LIHU‘E — The zoning violation case against County Councilman Tim Bynum was dropped by the State Attorney General on Thursday.

Judge Kathleen N.A. Watanabe of the 5th Circuit signed the order as dismissed with prejudice after both the prosecutor and defense attorneys filed written stipulations asking the Court to dismiss.

Special Deputy Attorney General Richard Minatoya said by phone Friday that he and a special investigator interviewed all six county witnesses and civilian witnesses. After reviewing testimony, the case file, and discussing county code ordinances with colleagues, he concluded that the case would not move forward.

“At that point it appeared that we wouldn’t survive the suppression,” Minatoya said.

Minatoya moved to dismiss with prejudice because he said a new case would lack the elements of the original and could not see charging again based on those merits.

“Obviously, if I went to trial and had nothing, then it would be wasting everybody’s time and taxpayers’ money,” he said. “It was easy to basically take care of it.”

Bynum said he is pleased that the Court has finally resolved the case and is grateful that the legal system worked in his favor.

“For two years these allegations have been hanging over me, and at times they have interfered with my ability to do what I was elected to do,” Bynum said. “I can now answer the question I have been asked so many times. ‘Yes, I have always believed that this was all politically motivated.’ I think there are few who believe it was not.”

Bynum said he is grateful to the people of Kaua‘i who kept faith and encouraged him during difficult times. He feels blessed to live and work in a wonderful community.

He called the ordeal extraordinarily unfair and difficult for his family and said it reinforced his belief in asking tough questions and supporting open and responsive government.

“I pledge to continue to do my best as one of your Council members, including working to see that this kind of thing doesn’t happen to others,” he said. “I have a new appreciation for our civil rights.

“In this instance I have also been blessed to have Dan Hempey as my attorney, who has provided me with impeccable service above and beyond my expectations,” he added.

The Kaua‘i Office of the Prosecuting Attorney originally filed the zoning case against Bynum in December 2011. It moved to Circuit Court in January.

The case began when planning inspectors entered Bynum’s property on an anonymous tip that he was in violation of residential permit ordinances. Bynum was not home and the inspectors looked through windows and declared that a portable rice-cooker in his family room was a second kitchen violation.

Approximately 19 months later, the Office of the Prosecuting Attorney charged Bynum with four misdemeanor zoning charges.  

Minatoya said county witnesses would not testify that Bynum’s addition was a second kitchen as designed specifically for use in cooking and preparing food in violation of Section 8-1.5 of the Kaua‘i County Code.

There was not sufficient testimony to show that a live-in family friend who used the addition had placed Bynum in violation of the dwelling ordinance.
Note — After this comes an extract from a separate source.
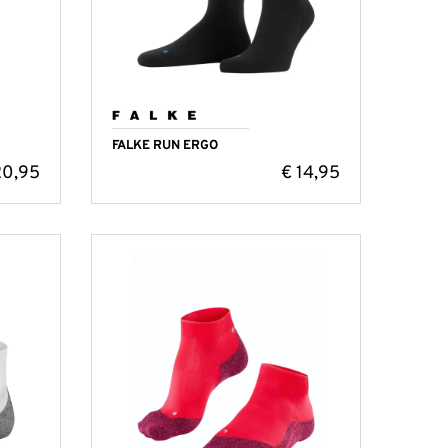
FALKE RUN ERGO
0,95
€
14,95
The resident testified to using the main kitchen facilities, he said.

Testimony also lacked proof that a portion of the residence was being used by an individual or a group for exclusive residential occupancy of a housekeeping unit. There were allegations but no one had personal knowledge, Minatoya said.

“In my mind it’s clear, and whether I could prove that is the question, when a person is testifying that they used the same kitchen as everybody else,” he said.
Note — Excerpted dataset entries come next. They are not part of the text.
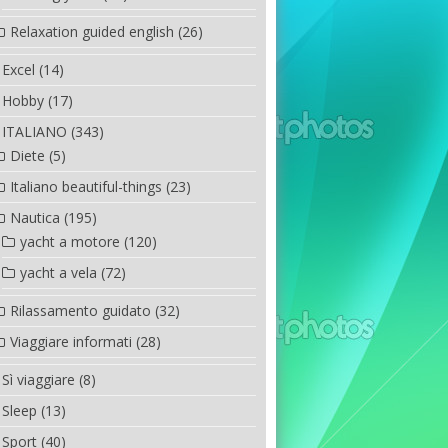
Relaxation guided english
(26)
Excel
(14)
Hobby
(17)
ITALIANO
(343)
Diete
(5)
Italiano beautiful-things
(23)
Nautica
(195)
yacht a motore
(120)
yacht a vela
(72)
Rilassamento guidato
(32)
Viaggiare informati
(28)
Sì viaggiare
(8)
Sleep
(13)
Sport
(40)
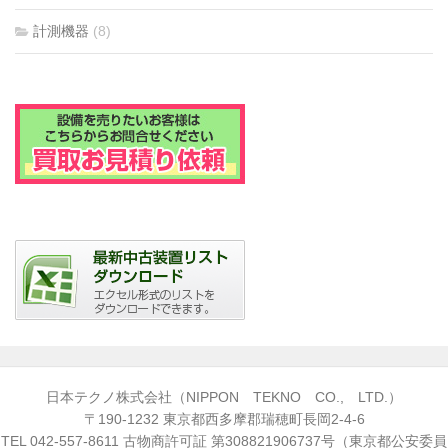
計測機器
(8)
日本テクノ株式会社（NIPPON TEKNO CO., LTD.）
〒190-1232 東京都西多摩郡瑞穂町長岡2-4-6
TEL
042-557-8611
古物商許可証 第308821906737号（東京都公安委員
The compliance inspections were in violation of regulations, according to Minatoya. It came down to whether there was valid permission for the compliance check.

The Kaua‘i OPA’s case stood on the inspectors saying Bynum had signed a user agreement that allowed spot checks, he said. A violation could result in losing the permit, but a court would not see that as reasonable for criminal prosecution.
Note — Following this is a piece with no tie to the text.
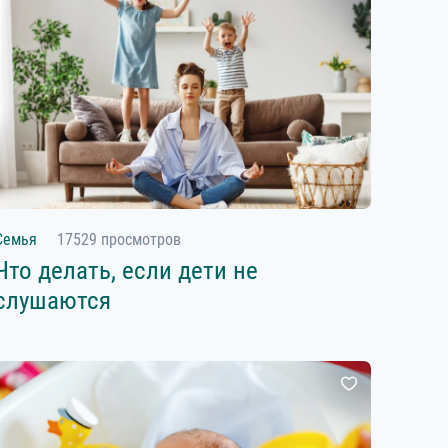
Семья
17529 просмотров
Что делать, если дети не
слушаются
“The permit was for the construction of the dwelling and that was already completed,” Minatoya said.

The second charge was assessed from a compliance check and that is basically another charge for the same offense, he said. The county was  asking for permission to ensure that a violation was remedied, saw something else and gave another notice basically for same offense, he said.

Hempey filed motions to suppress, dismiss, and to recuse the OPA in March. A former Kaua‘i prosecutor testified and Judge Watanabe summarily granted Hempey’s motion for recusal and disqualified the entire office, turning it over to the state Attorney General’s office in April.

Watanabe declared a conflict in the OPA’s case from “highly improper” and “compelling public interests.”

Minatoya is currently a Deputy Prosecuting Attorney for the Maui Prosecutor’s Office. He is currently the supervisor for the Appellate Asset, Forfeiture and Administrative Services Division.

He served as First Deputy Prosecuting attorney on Kaua‘i in 2005 before moving on to Maui in 2006. He is a Kaua‘i High School graduate and former County Council member.

Minatoya said he has a working knowledge of the County Comprehensive Zone Ordinances. He also served as a Deputy Corporate Council on zoning issues on Maui.

“I’ve worked those cases before,” he said.

In the interest of judicial economy, Minatoya entered a stipulated order to dismiss rather than wait to produce in person at what would have been the next hearing. Without judicial concerns, he held the decision for dismissal.